Départ matinal de Lomé. Trajet lent vers le nord, avec deux brèves haltes — un marché de bord de route pour des fruits, et un coup d’œil sur le lac Togo depuis la route pour l’orientation. Arrivée à Notsé à 9h00. Nous sommes présents au compound du Mama pour la matinée du durbar. Déjeuner dans un restaurant tenu par une famille togolaise (nous avons une relation régulière avec elle). Après-midi : marche au mur, avec l’introduction de notre partenaire à l’ancien qui entretient la section dégagée. Retour à Lomé en fin d’après-midi.

Jour 3 — Lomé ou extension

Optionnel. Pour les voyageurs qui veulent plus de profondeur : une extension à Atakpamé et à la région caféière de Klouto, avec une brève visite d’une maison de plantation de l’ère coloniale allemande, aujourd’hui petit musée. Pour les voyageurs prêts à repartir : matinée de repos à Lomé, départ en après-midi.

Que porter et apporter

  • Coton léger, manches longues recommandées pour le durbar. Septembre à Notsé est chaud mais pas extrême.
  • Chaussures fermées. La marche au mur est sur piste de terre.
  • Un foulard neutre pour le soleil. Le retour depuis le mur se fait en plein soleil si la cérémonie dure.
  • Une seule caméra. La photographie à la cérémonie du mur est sensible ; notre partenaire indiquera quand et quoi est acceptable.
  • Une petite enveloppe de don pour l’ancien qui entretient la section du mur. Nous indiquons les montants.

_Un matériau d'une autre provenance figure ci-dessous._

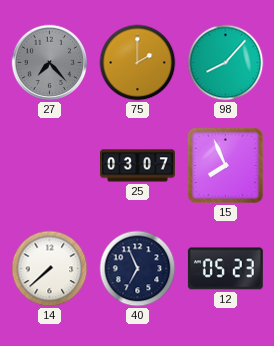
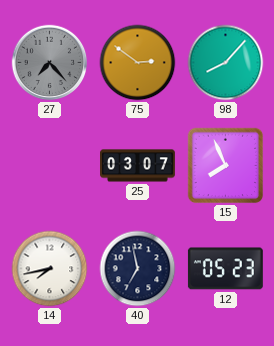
75: 2:00 -> 2:51
14: 7:38 -> 7:43
40: 6:56 -> 6:58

La marche au mur — protocole spécifique

La procession depuis le compound du Mama jusqu’à la section préservée du mur est le cœur d’Agbogbo-Za et le moment que les observateurs étrangers manquent le plus souvent parce qu’il a lieu après l’acte principal photogénique du durbar. Nos voyageurs y assistent toujours. Le protocole :

  • Marchez dans le troisième ou quatrième rang de la procession, jamais en tête. Notre partenaire indique la position.
  • Ne photographiez pas la libation au mur sans autorisation explicite. Certaines années elle est accordée ; d’autres non.
  • Touchez le mur seulement si invité. L’invitation vient de l’ancien, de personne d’autre.
  • Le retour vers le compound est en silence jusqu’à ce que le linguiste du Mama parle pour clore formellement le rite.

Le mur, c’est ce qu’ils n’ont pas quitté. Debout devant lui avec l’ancien qui le tient dégagé, la fête cesse d’être une foire régionale et devient un document constitutionnel tenu dans le corps même du sol.

Étiquette de la chefferie — le Mama de Notsé

Le Mama de Notsé est le chef paramount de l’État ewe de Notsé. C’est une figure plus calme et plus accessible que l’Awoamefia anlo — l’État de Notsé est plus petit, et le Mama tend à être disponible pour de courtes audiences avec des visiteurs respectueux quand notre partenaire l’a arrangé. L’étiquette est similaire à l’Anlo : ne pas approcher directement, ôter le couvre-chef en présence, suivre le geste de notre partenaire sur l’inclinaison éventuelle.

Si vous êtes journaliste ou producteur

Trois notes : Un : l’accréditation pour Agbogbo-Za se traite au niveau préfectoral (Préfecture de Haho) et via le linguiste du Mama ; nous facilitons le dossier 3 à 4 semaines en amont. Deux : la marche au mur est occasionnellement hors caméra ; cela se décide le jour même par le conseil du Mama, pas par nous. Trois : si votre sujet est la symétrie Hogbetsotso/Agbogbo-Za, nous pouvons vous router à travers les deux festivals dans un seul programme d’automne (début septembre à Notsé, début novembre à Anloga, avec un arrêt à Lomé entre les deux).